T4 İSTİNAF KARAR TARİHİ : 29/05/2023 KARAR YAZIM TARİHİ : 30/05/2023 Yukarıda esas ve karar numarası yazılı İlk Derece Mahkemesinin kararına karşı taraf vekillerince istinaf kanun yoluna başvurulmuş, Dairemizin 26/05/2023 tarih 2022/1038 Esas, 2023/587 Karar sayılı boşanma ve ferileri ile ziynet istemli dosyadan tefrik edilerek iş bu esasa kaydı yapılan ziynet alacağına ilişkin dosya incelendi: GEREĞİ DÜŞÜNÜLDÜ : TARAFLARIN İDDİA VE SAVUNMALARI ÖZETİ; Davacı karşı davalı vekili dava dilekçesinde özetle; tarafların 13.10.2017 tarihinde birlikte yaşadıklarını, 30.01.2019 tarihinde evlendiklerini, çocuklarının olmadığını, evliliklerinin başından beri davalının müvekkiline fiziksel ve psikolojik şiddet uyguladığını, mevsimlik işçi olarak çalışmaya gidip, yılın 6- 7 ayı eve uğramadığını, müvekkilinin davalının ailesi ile birlikte yaşamak zorunda kaldığını, müvekkilinin doktor tarafından uyarılmasına rağmen evin ağır işlerinin yaptırılması sebebiyle düşük yaptığını, tarafların görücü...

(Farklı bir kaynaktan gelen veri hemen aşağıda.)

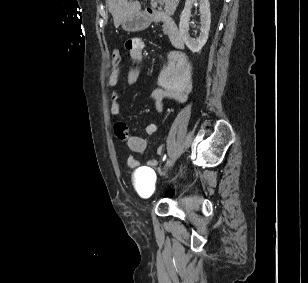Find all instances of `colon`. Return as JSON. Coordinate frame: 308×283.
<instances>
[{"label":"colon","instance_id":"5ec220e1","mask_svg":"<svg viewBox=\"0 0 308 283\" xmlns=\"http://www.w3.org/2000/svg\"><path fill=\"white\" fill-rule=\"evenodd\" d=\"M121 63V54L119 50H114L112 54V64L113 67H119Z\"/></svg>","mask_w":308,"mask_h":283}]
</instances>
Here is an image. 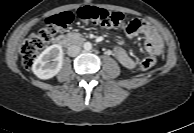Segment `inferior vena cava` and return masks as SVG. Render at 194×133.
<instances>
[{
    "mask_svg": "<svg viewBox=\"0 0 194 133\" xmlns=\"http://www.w3.org/2000/svg\"><path fill=\"white\" fill-rule=\"evenodd\" d=\"M81 51V48L77 45H72L70 47H68L67 49V54L71 57H75L77 56Z\"/></svg>",
    "mask_w": 194,
    "mask_h": 133,
    "instance_id": "602c4592",
    "label": "inferior vena cava"
}]
</instances>
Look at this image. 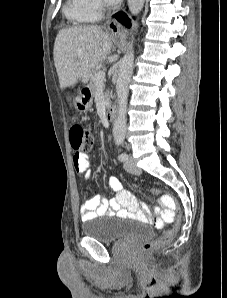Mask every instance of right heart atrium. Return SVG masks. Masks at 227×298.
I'll return each mask as SVG.
<instances>
[{
	"label": "right heart atrium",
	"mask_w": 227,
	"mask_h": 298,
	"mask_svg": "<svg viewBox=\"0 0 227 298\" xmlns=\"http://www.w3.org/2000/svg\"><path fill=\"white\" fill-rule=\"evenodd\" d=\"M91 1V3H92V5H93V7L97 10V9H99L100 7H101V2H100V0H90Z\"/></svg>",
	"instance_id": "obj_1"
}]
</instances>
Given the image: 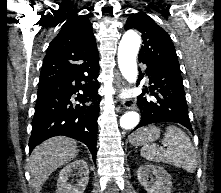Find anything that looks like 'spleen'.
<instances>
[{
    "mask_svg": "<svg viewBox=\"0 0 221 193\" xmlns=\"http://www.w3.org/2000/svg\"><path fill=\"white\" fill-rule=\"evenodd\" d=\"M162 144L163 147L144 145L141 156L149 161L182 167L187 172L196 170L197 161L193 144L180 128L168 126Z\"/></svg>",
    "mask_w": 221,
    "mask_h": 193,
    "instance_id": "spleen-1",
    "label": "spleen"
}]
</instances>
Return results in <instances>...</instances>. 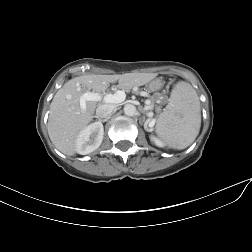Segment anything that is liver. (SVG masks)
I'll return each mask as SVG.
<instances>
[{
    "label": "liver",
    "mask_w": 252,
    "mask_h": 252,
    "mask_svg": "<svg viewBox=\"0 0 252 252\" xmlns=\"http://www.w3.org/2000/svg\"><path fill=\"white\" fill-rule=\"evenodd\" d=\"M155 77L151 73H125L114 75H83L67 81L55 94L49 112L48 134L54 146L63 154L73 156L80 132L92 121L97 107L96 101H86L84 110L80 98L90 90L101 92L109 83L118 81L121 89L129 90L142 86Z\"/></svg>",
    "instance_id": "obj_1"
}]
</instances>
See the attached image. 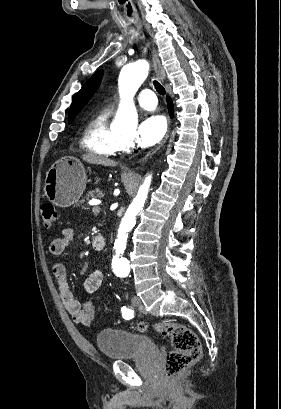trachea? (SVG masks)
<instances>
[{"label":"trachea","instance_id":"3493384b","mask_svg":"<svg viewBox=\"0 0 281 409\" xmlns=\"http://www.w3.org/2000/svg\"><path fill=\"white\" fill-rule=\"evenodd\" d=\"M154 87L156 89V91L160 94V95H165V89L164 87L157 81L154 80L153 81Z\"/></svg>","mask_w":281,"mask_h":409}]
</instances>
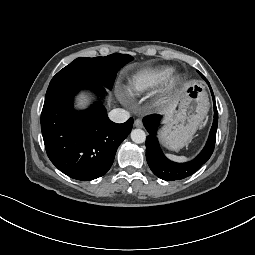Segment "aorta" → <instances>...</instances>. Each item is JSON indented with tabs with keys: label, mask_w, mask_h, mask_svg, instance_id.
<instances>
[{
	"label": "aorta",
	"mask_w": 255,
	"mask_h": 255,
	"mask_svg": "<svg viewBox=\"0 0 255 255\" xmlns=\"http://www.w3.org/2000/svg\"><path fill=\"white\" fill-rule=\"evenodd\" d=\"M131 139L133 142L140 144L145 142L146 134L142 129H134L131 132Z\"/></svg>",
	"instance_id": "obj_1"
}]
</instances>
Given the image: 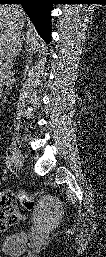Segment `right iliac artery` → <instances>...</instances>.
I'll return each instance as SVG.
<instances>
[{"mask_svg":"<svg viewBox=\"0 0 106 257\" xmlns=\"http://www.w3.org/2000/svg\"><path fill=\"white\" fill-rule=\"evenodd\" d=\"M6 164H7V167L11 170L13 167V158L9 155H7L6 157Z\"/></svg>","mask_w":106,"mask_h":257,"instance_id":"82829eb1","label":"right iliac artery"}]
</instances>
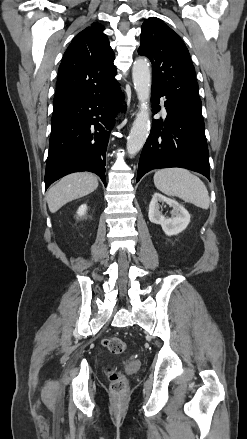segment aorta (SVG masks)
I'll use <instances>...</instances> for the list:
<instances>
[{
  "instance_id": "obj_1",
  "label": "aorta",
  "mask_w": 247,
  "mask_h": 439,
  "mask_svg": "<svg viewBox=\"0 0 247 439\" xmlns=\"http://www.w3.org/2000/svg\"><path fill=\"white\" fill-rule=\"evenodd\" d=\"M134 88L140 103L139 112L127 139V152L136 155L145 144L150 132L149 98L151 90L150 64L146 58H138L132 67Z\"/></svg>"
}]
</instances>
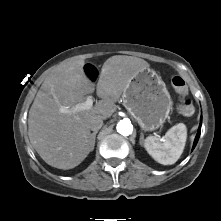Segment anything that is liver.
<instances>
[{
	"instance_id": "6515ba94",
	"label": "liver",
	"mask_w": 221,
	"mask_h": 221,
	"mask_svg": "<svg viewBox=\"0 0 221 221\" xmlns=\"http://www.w3.org/2000/svg\"><path fill=\"white\" fill-rule=\"evenodd\" d=\"M84 64L83 60L74 61L46 78L29 111L30 142L48 165L58 169H72L88 156L93 148L90 122L109 118L130 80L149 67L133 56L108 58L96 86L101 100L90 110L73 113L71 109L95 91Z\"/></svg>"
}]
</instances>
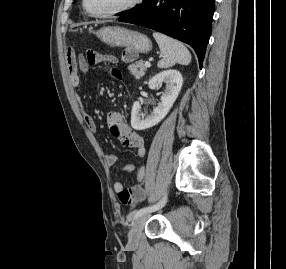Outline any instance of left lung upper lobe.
<instances>
[{
  "instance_id": "1",
  "label": "left lung upper lobe",
  "mask_w": 286,
  "mask_h": 269,
  "mask_svg": "<svg viewBox=\"0 0 286 269\" xmlns=\"http://www.w3.org/2000/svg\"><path fill=\"white\" fill-rule=\"evenodd\" d=\"M149 0H144V3L142 4L141 7H143ZM141 7H134L131 10L125 11L127 14L132 13L133 11H136L138 9H140Z\"/></svg>"
}]
</instances>
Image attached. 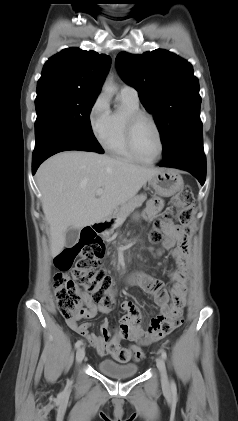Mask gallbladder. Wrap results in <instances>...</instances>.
<instances>
[{"label":"gallbladder","instance_id":"1","mask_svg":"<svg viewBox=\"0 0 238 421\" xmlns=\"http://www.w3.org/2000/svg\"><path fill=\"white\" fill-rule=\"evenodd\" d=\"M79 240V230L68 228L65 235V247L72 248Z\"/></svg>","mask_w":238,"mask_h":421}]
</instances>
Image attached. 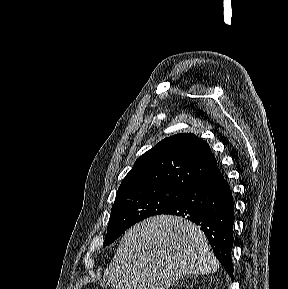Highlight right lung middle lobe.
<instances>
[{
  "label": "right lung middle lobe",
  "instance_id": "1",
  "mask_svg": "<svg viewBox=\"0 0 288 289\" xmlns=\"http://www.w3.org/2000/svg\"><path fill=\"white\" fill-rule=\"evenodd\" d=\"M184 193V189L173 187L143 188L117 193L103 244H111L136 222L163 214L179 201Z\"/></svg>",
  "mask_w": 288,
  "mask_h": 289
}]
</instances>
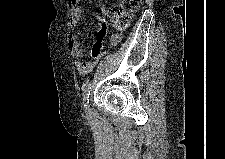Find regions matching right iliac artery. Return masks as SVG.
<instances>
[{
    "label": "right iliac artery",
    "mask_w": 225,
    "mask_h": 159,
    "mask_svg": "<svg viewBox=\"0 0 225 159\" xmlns=\"http://www.w3.org/2000/svg\"><path fill=\"white\" fill-rule=\"evenodd\" d=\"M90 90H91V84H88L83 93V100H84V107L86 112H89V95H90Z\"/></svg>",
    "instance_id": "82829eb1"
}]
</instances>
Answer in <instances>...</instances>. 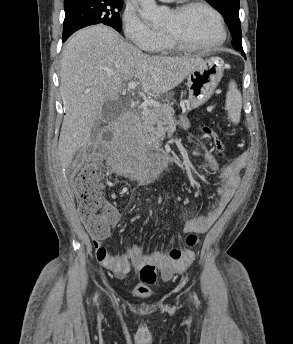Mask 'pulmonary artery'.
I'll return each instance as SVG.
<instances>
[{
    "mask_svg": "<svg viewBox=\"0 0 293 344\" xmlns=\"http://www.w3.org/2000/svg\"><path fill=\"white\" fill-rule=\"evenodd\" d=\"M160 1H172V0H160Z\"/></svg>",
    "mask_w": 293,
    "mask_h": 344,
    "instance_id": "obj_1",
    "label": "pulmonary artery"
}]
</instances>
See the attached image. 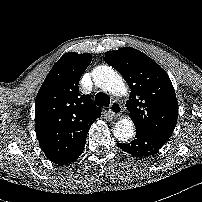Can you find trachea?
Returning <instances> with one entry per match:
<instances>
[{
	"label": "trachea",
	"instance_id": "obj_1",
	"mask_svg": "<svg viewBox=\"0 0 202 202\" xmlns=\"http://www.w3.org/2000/svg\"><path fill=\"white\" fill-rule=\"evenodd\" d=\"M95 103L98 106H108L110 104V99L104 93L99 92L95 96Z\"/></svg>",
	"mask_w": 202,
	"mask_h": 202
}]
</instances>
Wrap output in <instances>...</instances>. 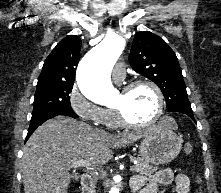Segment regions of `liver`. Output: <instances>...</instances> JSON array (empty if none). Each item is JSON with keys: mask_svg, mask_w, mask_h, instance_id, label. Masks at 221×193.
Returning <instances> with one entry per match:
<instances>
[{"mask_svg": "<svg viewBox=\"0 0 221 193\" xmlns=\"http://www.w3.org/2000/svg\"><path fill=\"white\" fill-rule=\"evenodd\" d=\"M161 122L177 128L171 118L164 117ZM149 130L112 135L66 116L52 118L36 129L23 149L24 192L67 193L72 161L105 164L113 157V148L134 143Z\"/></svg>", "mask_w": 221, "mask_h": 193, "instance_id": "liver-1", "label": "liver"}]
</instances>
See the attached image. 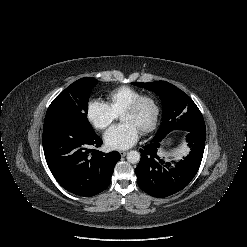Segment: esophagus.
<instances>
[{"mask_svg": "<svg viewBox=\"0 0 247 247\" xmlns=\"http://www.w3.org/2000/svg\"><path fill=\"white\" fill-rule=\"evenodd\" d=\"M120 155L123 157L127 154V151H119Z\"/></svg>", "mask_w": 247, "mask_h": 247, "instance_id": "1", "label": "esophagus"}]
</instances>
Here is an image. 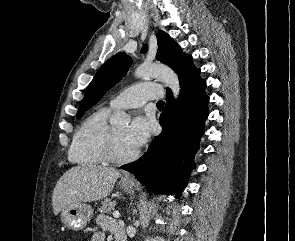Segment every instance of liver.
<instances>
[{
  "label": "liver",
  "instance_id": "6515ba94",
  "mask_svg": "<svg viewBox=\"0 0 295 241\" xmlns=\"http://www.w3.org/2000/svg\"><path fill=\"white\" fill-rule=\"evenodd\" d=\"M120 172L111 167L93 164L75 166L58 180L52 195V207L57 215L67 205L92 202L107 197Z\"/></svg>",
  "mask_w": 295,
  "mask_h": 241
}]
</instances>
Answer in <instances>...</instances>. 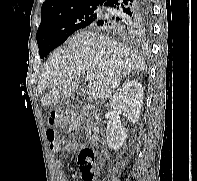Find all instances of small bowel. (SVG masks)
Wrapping results in <instances>:
<instances>
[{
    "instance_id": "obj_1",
    "label": "small bowel",
    "mask_w": 197,
    "mask_h": 181,
    "mask_svg": "<svg viewBox=\"0 0 197 181\" xmlns=\"http://www.w3.org/2000/svg\"><path fill=\"white\" fill-rule=\"evenodd\" d=\"M80 148H81V145L79 143L68 142L64 145L63 150L66 153H72V152L79 150ZM59 150H56L55 152H58ZM54 168H55L57 176L60 178V181H69V179L64 174L63 163L61 159H57L55 161Z\"/></svg>"
}]
</instances>
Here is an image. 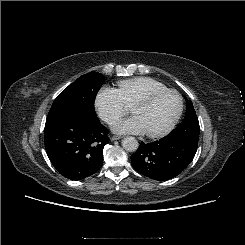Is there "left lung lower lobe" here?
Segmentation results:
<instances>
[{"label": "left lung lower lobe", "instance_id": "obj_1", "mask_svg": "<svg viewBox=\"0 0 245 245\" xmlns=\"http://www.w3.org/2000/svg\"><path fill=\"white\" fill-rule=\"evenodd\" d=\"M198 142L168 140L166 137L152 143L141 142L131 155V163L140 174L163 181L179 175L193 160Z\"/></svg>", "mask_w": 245, "mask_h": 245}]
</instances>
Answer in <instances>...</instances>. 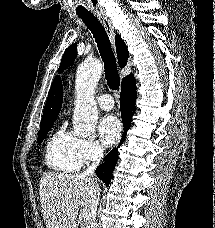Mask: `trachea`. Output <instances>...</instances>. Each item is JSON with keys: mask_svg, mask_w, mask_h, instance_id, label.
<instances>
[{"mask_svg": "<svg viewBox=\"0 0 215 228\" xmlns=\"http://www.w3.org/2000/svg\"><path fill=\"white\" fill-rule=\"evenodd\" d=\"M78 17L83 20L95 38L100 56L104 62L105 78L107 80L108 87L111 88V90H119L120 78L117 70L115 55L112 51L105 28L91 13L78 14Z\"/></svg>", "mask_w": 215, "mask_h": 228, "instance_id": "trachea-1", "label": "trachea"}]
</instances>
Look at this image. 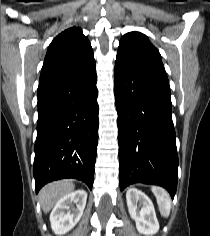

Davalı-davacı kadının Ziynet ile ilgili karara yönelik istinaf başvurusunda; Boşanma ve ferileri ile ziynete ilişkin taleplerin nitelikleri,delillerin toplanmasındaki ve değerlendirilmesindeki farklılıklar dikkate alındığında bu yönden tefrik kararı verilerek dairemizin ayrı esasına kaydı uygun görülmüştür. Açıklanan gerekçelerle aşağıdaki şekilde hüküm tesis edilmiştir....
İLK DERECE MAHKEMESİ KARARININ ÖZETİ Tanık anlatımlarının hiçbirisinin davacının iddialarını doğrulamadığı, görgüye dayalı bilgilerinin bulunmadığı, bilgilerinin duyuma ilişkin olduğu, tanıkların yer ve zaman kavramı içermeyen ve taraflardan duyuma dayalı olan anlatımlarının hükme esas alınamayacağı gerekçesiyle boşanma davasının reddine, mevcut delil durumu ve tanık anlatımlarına göre de ziynet eşyaları ile ev eşyalarının da davalıda kaldığı hususu ispat edilemediğinden bu alacaklar bakımından da davanın reddine karar verilmiştir. İSTİNAF SEBEPLERİ Davacı kadın istinaf dilekçesinde özetle; reddedilen boşanma davası ve ferileri yönünden kararın kaldırılmasını istemiştir. İSTİNAF SEBEPLERİNİN İNCELENMESİ VE GEREKÇE Dava, 4721 sayılı Türk Medeni Kanunu’nun 166/1- 2 maddesi uyarınca evlilik birliğinin temelinden sarsılması hukuksal sebebine dayalı boşanma, ziynet ve eşya alacağı istemine ilişkindir....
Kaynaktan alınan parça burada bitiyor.